* What is needed *
Output the lines of the records exactly, from the first through the one containing "resistência ao desgaste". Omit all pictures.

++++ Data for this task ++++

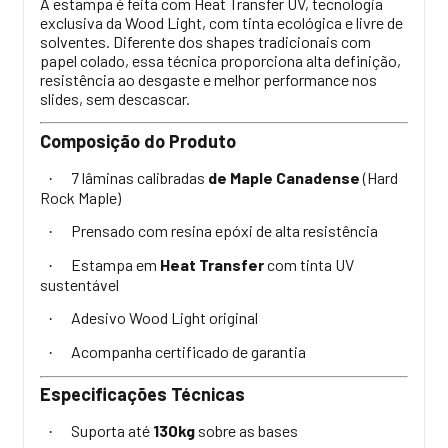
A estampa é feita com Heat Transfer UV, tecnologia
exclusiva da Wood Light, com tinta ecológica e livre de
solventes. Diferente dos shapes tradicionais com
papel colado, essa técnica proporciona alta definição,
resistência ao desgaste e melhor performance nos
slides, sem descascar.
Composição do Produto
7 lâminas calibradas
de Maple Canadense
(Hard
·
Rock Maple)
Prensado com resina epóxi de alta resistência
·
Estampa em
Heat Transfer
com tinta UV
·
sustentável
Adesivo Wood Light original
·
Acompanha certificado de garantia
·
Especificações Técnicas
Suporta até
130kg
sobre as bases
·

++++

* Written answer *
A estampa é feita com Heat Transfer UV, tecnologia
exclusiva da Wood Light, com tinta ecológica e livre de
solventes. Diferente dos shapes tradicionais com
papel colado, essa técnica proporciona alta definição,
resistência ao desgaste e melhor performance nos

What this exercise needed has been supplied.